El cómico británico Richard Ayoade debuta en la dirección con Submarine (2010), adaptación de la novela homónima de Joe Dunthorne quién también ha colaborado en el guión. Sorprende encontrar a Ben Stiller en la producción, sobre todo porque Submarine se aleja mucho del tipo de películas en las que estamos acostumbrados a verlo.
En la cinta se relatan las peripecias vitales de Oliver Tate (Craig Roberts), un adolescente inadaptado, enamorado de una chica con tendencias pirómanas (Yasmine Paige), e incomprendido por sus padres, un científico marino propenso a la depresión (Noah Taylor) y una madre neurótica (Sally Hawkins).

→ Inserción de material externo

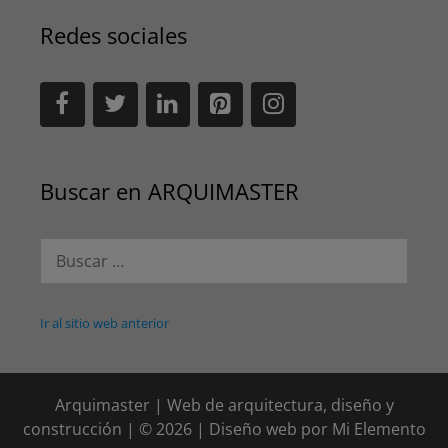
Redes sociales
Buscar en ARQUIMASTER
Buscar:
Ir al sitio web anterior
Arquimaster | Web de arquitectura, diseño y
construcción | © 2026 | Diseño web por
Mi Elemento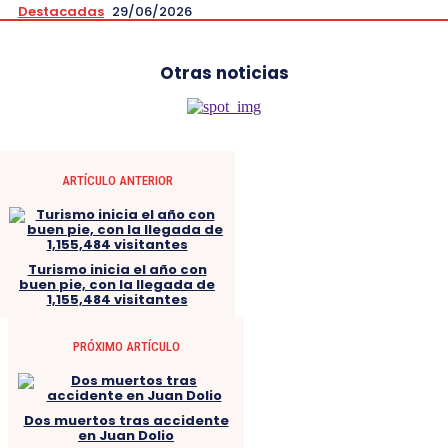
Destacadas
29/06/2026
Otras noticias
ARTÍCULO ANTERIOR
Turismo inicia el año con
buen pie, con la llegada de
1,155,484 visitantes
PRÓXIMO ARTÍCULO
Dos muertos tras accidente
en Juan Dolio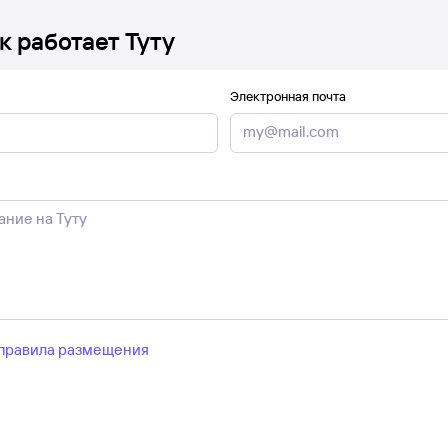
к работает Туту
Электронная почта
правила размещения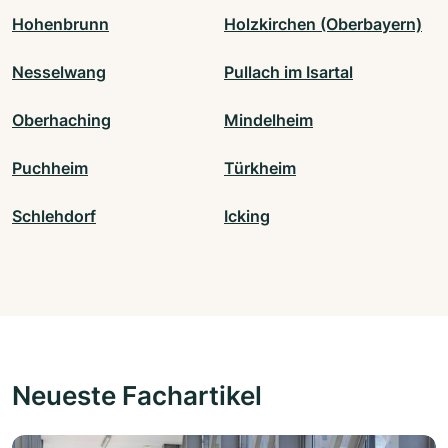
Hohenbrunn
Holzkirchen (Oberbayern)
Nesselwang
Pullach im Isartal
Oberhaching
Mindelheim
Puchheim
Türkheim
Schlehdorf
Icking
Neueste Fachartikel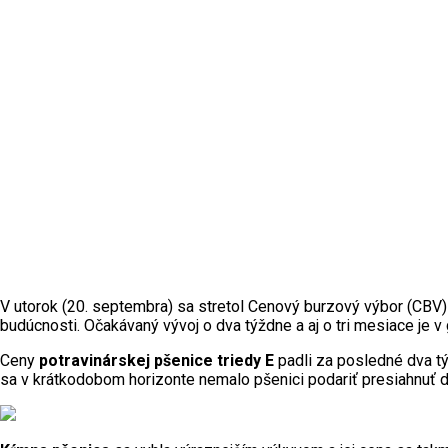
V utorok (20. septembra) sa stretol Cenový burzový výbor (CBV
budúcnosti. Očakávaný vývoj o dva týždne a aj o tri mesiace je v
Ceny
potravinárskej pšenice triedy E
padli za posledné dva tý
sa v krátkodobom horizonte nemalo pšenici podariť presiahnuť d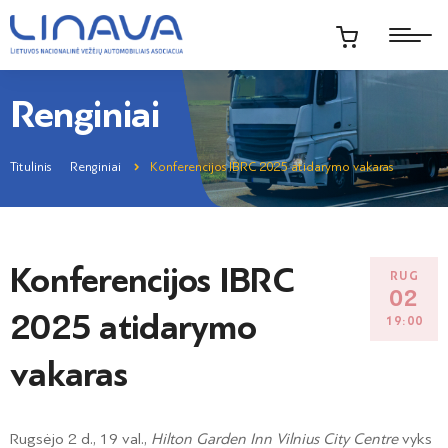
Renginiai
Titulinis
Renginiai
Konferencijos IBRC 2025 atidarymo vakaras
Konferencijos IBRC
RUG
02
2025 atidarymo
19:00
vakaras
Rugsėjo 2 d., 19 val.,
Hilton Garden Inn Vilnius City Centre
vyks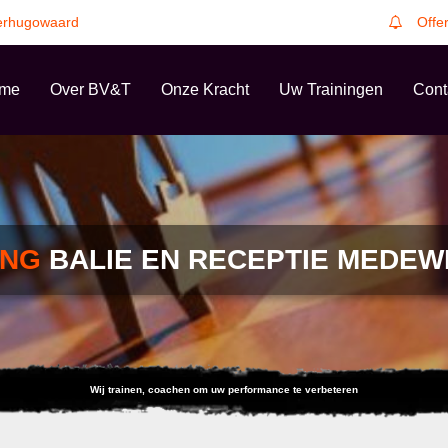
erhugowaard
Offe
me
Over BV&T
Onze Kracht
Uw Trainingen
Cont
ING
BALIE EN RECEPTIE MEDE
Wij trainen, coachen om uw performance te verbeteren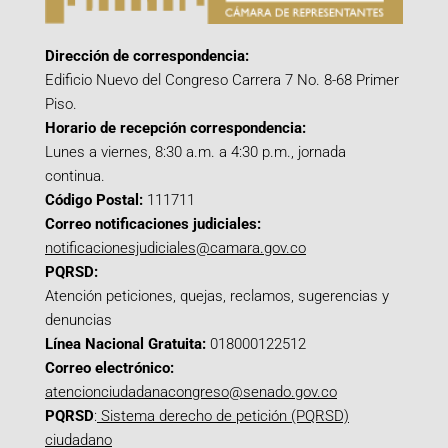
Dirección de correspondencia:
Edificio Nuevo del Congreso Carrera 7 No. 8-68 Primer
Piso.
Horario de recepción correspondencia:
Lunes a viernes, 8:30 a.m. a 4:30 p.m., jornada
continua.
Código Postal:
111711
Correo notificaciones judiciales:
notificacionesjudiciales@camara.gov.co
PQRSD:
Atención peticiones, quejas, reclamos, sugerencias y
denuncias
Línea Nacional Gratuita:
018000122512
Correo electrónico:
atencionciudadanacongreso@senado.gov.co
PQRSD
:
Sistema derecho de petición (PQRSD)
ciudadano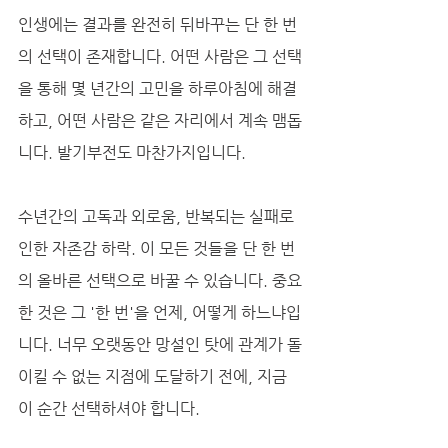
인생에는 결과를 완전히 뒤바꾸는 단 한 번
의 선택이 존재합니다. 어떤 사람은 그 선택
을 통해 몇 년간의 고민을 하루아침에 해결
하고, 어떤 사람은 같은 자리에서 계속 맴돕
니다. 발기부전도 마찬가지입니다. 
수년간의 고독과 외로움, 반복되는 실패로 
인한 자존감 하락. 이 모든 것들을 단 한 번
의 올바른 선택으로 바꿀 수 있습니다. 중요
한 것은 그 '한 번'을 언제, 어떻게 하느냐입
니다. 너무 오랫동안 망설인 탓에 관계가 돌
이킬 수 없는 지점에 도달하기 전에, 지금 
이 순간 선택하셔야 합니다.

Al igual que Gregor Samsa, el protagonista de La metamorfosis de Kafka, que despertó un día convertido en insecto, todo adolescente se despierta un día convertido en un “bicho raro” a medio camino entre la ingenuidad infantil, la efervescencia hormonal de la adolescencia y la supuesta sensatez de la madurez. En medio de ésta encrucijada conocemos a Oliver Tate que se encarga de mostrarnos el complejo universo en el que vive mediante la narración en primera persona.
La fuerza interpretativa recae casi exclusivamente en los dos actores protagonistas. Alrededor de ellos, Ayoade dibuja un universo de marcados rasgos “indies” en el que se combinan adolescentes ataviados con uniformes de colegio grises y apagados, lunáticos post-hippies (como el personaje interpretado por Paddy Considine, director de Redención (Tyrannosaur, 2011), recuerdos grabados con cámaras Super8 o capturados en polaroids, y música grabada en casetes.
Las reminiscencias cinematográficas y literarias se suceden. El guardián entre el centeno de J.D. Salinger (1951) y Los 400 golpes de Françoise Truffaut (1959) son los más evidentes. Las comparaciones con el clásico de la Nouvelle Vague van más allá de la mirada inicial que Oliver Tate brinda al espectador. Al igual que Truffaut perfiló con maestría la problemática del paso a la vida adulta de Antoine Doinel, Ayoade hace lo propio con el protagonista de Submarine, aunque ésta vez el punto de vista sea más cotidiano, menos opresivo y trascendental. Así, la atracción y el interés que suscitan la muerte, el amor y el sexo, centran la narración desde un punto de vista mucho más simple que en el clásico francés, pero igualmente interesante.
El relato conserva la estructura de la novela y aparece dividido en prólogo, tres partes y epílogo. Esta peculiaridad marca el ritmo de una cinta en la que la estereotipación y caricaturización de los personajes, al igual que ocurre con el marcado uso del color y los constantes juegos de cámara (ralentización de la imagen, congelación de encuadres…), se convierten en puntos clave para crear una atmósfera cargado de nostalgia y toques ochenteros. Técnicas que conjugan a la perfección con el marcado acento británico de la cinta y convierten al espectador en cómplice del relato.
La banda sonora de Andrew Hewitt alcanza su punto álgido con las composiciones musicales escritas e interpretadas por Alex Turner, líder de la banda de rock británica Arctic Monkeys. El realizador ya había trabajado con el grupo en un documental sobre la banda y en varios de sus videoclips (entre ellos, Cornerstone). La lánguida e inconfundible voz de Turner y sus ácidas y cuidadas letras se convierten en un elemento narrativo más, en completa simbiosis con la cinta.
Una película alejada de los cánones del cine adolescente americano, que mejora el punto de vista sensiblero y cursi que planteaba Restless (Gus Van Sant, 2011), sin caer en el baboseo constante de The French Kisser (Riad Sattouf, 2009). Un relato elegante con el que Richard Ayoade ha cosechado el éxito de público y crítica.